At this point, we should consider the possibility that year was highly predictive of adverse event, and we know that year is highly predictive of follow up time too. In this case, the relationship would be explained by a variable available at baseline, however, we see that adverse events are quite similar across different year categories:

ebmtcal |> group_by(year) |> summarise(mean(ae.s))

## # A tibble: 3 × 2
##   year      `mean(ae.s)`
##   <fct>            <dbl>
## 1 1985-1989        0.475
## 2 1990-1994        0.522
## 3 1995-1998        0.487

We also look at the distribution of the other variables across those who do and do not have an adverse event.
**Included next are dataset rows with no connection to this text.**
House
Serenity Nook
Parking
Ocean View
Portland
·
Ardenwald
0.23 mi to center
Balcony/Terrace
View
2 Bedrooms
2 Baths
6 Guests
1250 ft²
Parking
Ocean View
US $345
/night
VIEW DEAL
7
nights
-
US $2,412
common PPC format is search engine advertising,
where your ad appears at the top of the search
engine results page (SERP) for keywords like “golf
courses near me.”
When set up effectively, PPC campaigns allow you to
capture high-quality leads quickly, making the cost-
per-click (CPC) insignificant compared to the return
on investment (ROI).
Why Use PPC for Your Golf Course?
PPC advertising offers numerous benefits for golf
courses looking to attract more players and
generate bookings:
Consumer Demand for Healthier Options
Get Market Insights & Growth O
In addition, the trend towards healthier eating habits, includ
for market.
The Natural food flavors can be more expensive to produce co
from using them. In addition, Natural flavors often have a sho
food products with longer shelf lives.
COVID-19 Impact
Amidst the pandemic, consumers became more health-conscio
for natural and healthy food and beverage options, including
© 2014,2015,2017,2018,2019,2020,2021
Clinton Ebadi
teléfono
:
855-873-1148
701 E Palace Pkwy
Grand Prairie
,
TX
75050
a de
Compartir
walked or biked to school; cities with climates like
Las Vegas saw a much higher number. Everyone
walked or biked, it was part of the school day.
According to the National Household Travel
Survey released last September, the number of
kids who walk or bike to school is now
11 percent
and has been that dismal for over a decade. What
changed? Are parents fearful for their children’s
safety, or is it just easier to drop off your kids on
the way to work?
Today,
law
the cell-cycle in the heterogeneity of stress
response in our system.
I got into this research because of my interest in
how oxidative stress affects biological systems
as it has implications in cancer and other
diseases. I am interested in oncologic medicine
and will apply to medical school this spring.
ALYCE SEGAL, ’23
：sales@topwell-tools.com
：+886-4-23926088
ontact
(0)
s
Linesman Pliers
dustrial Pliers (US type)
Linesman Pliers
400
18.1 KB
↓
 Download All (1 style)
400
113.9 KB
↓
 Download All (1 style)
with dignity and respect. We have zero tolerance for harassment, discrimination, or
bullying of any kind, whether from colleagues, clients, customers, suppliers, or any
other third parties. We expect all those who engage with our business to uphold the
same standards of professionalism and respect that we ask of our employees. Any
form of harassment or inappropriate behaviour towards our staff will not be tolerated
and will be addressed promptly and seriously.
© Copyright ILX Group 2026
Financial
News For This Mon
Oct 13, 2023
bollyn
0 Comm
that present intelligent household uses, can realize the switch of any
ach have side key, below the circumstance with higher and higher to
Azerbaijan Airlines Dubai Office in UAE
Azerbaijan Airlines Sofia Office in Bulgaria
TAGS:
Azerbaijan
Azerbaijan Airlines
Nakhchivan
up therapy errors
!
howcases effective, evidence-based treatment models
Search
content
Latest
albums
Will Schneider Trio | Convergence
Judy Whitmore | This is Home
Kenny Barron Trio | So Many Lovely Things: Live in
ebmtcal |> group_by(agecl) |> summarise(mean(ae.s))

## # A tibble: 3 × 2
##   agecl `mean(ae.s)`
##   <fct>        <dbl>
## 1 <=20         0.445
## 2 20-40        0.514
## 3 >40          0.517

ebmtcal |> group_by(proph) |> summarise(mean(ae.s))

## # A tibble: 2 × 2
##   proph `mean(ae.s)`
##   <fct>        <dbl>
## 1 no           0.520
## 2 yes          0.428

ebmtcal |> group_by(match) |> summarise(mean(ae.s))

## # A tibble: 2 × 2
##   match              `mean(ae.s)`
##   <fct>                     <dbl>
## 1 no gender mismatch        0.499
## 2 gender mismatch           0.492

It is therefore looking like this cannot be explained by information available at baseline.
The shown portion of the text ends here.